REQUIRED WORK:
Begin with the line containing "a visa, passport, insurance" and copy every line after it to the end of the entries, exactly, leaving out the lines before it.
**** PROVIDED ENTRIES
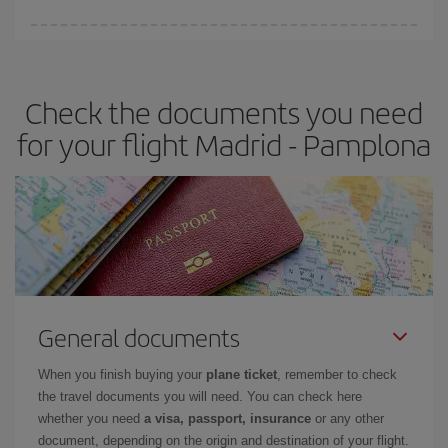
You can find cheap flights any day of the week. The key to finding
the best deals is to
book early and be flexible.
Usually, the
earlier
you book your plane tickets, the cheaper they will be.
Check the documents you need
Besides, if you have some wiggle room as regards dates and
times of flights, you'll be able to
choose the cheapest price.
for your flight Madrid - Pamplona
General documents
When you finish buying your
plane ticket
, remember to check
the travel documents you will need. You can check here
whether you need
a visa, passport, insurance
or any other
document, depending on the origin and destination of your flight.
********
RESULT:
a visa, passport, insurance
or any other
document, depending on the origin and destination of your flight.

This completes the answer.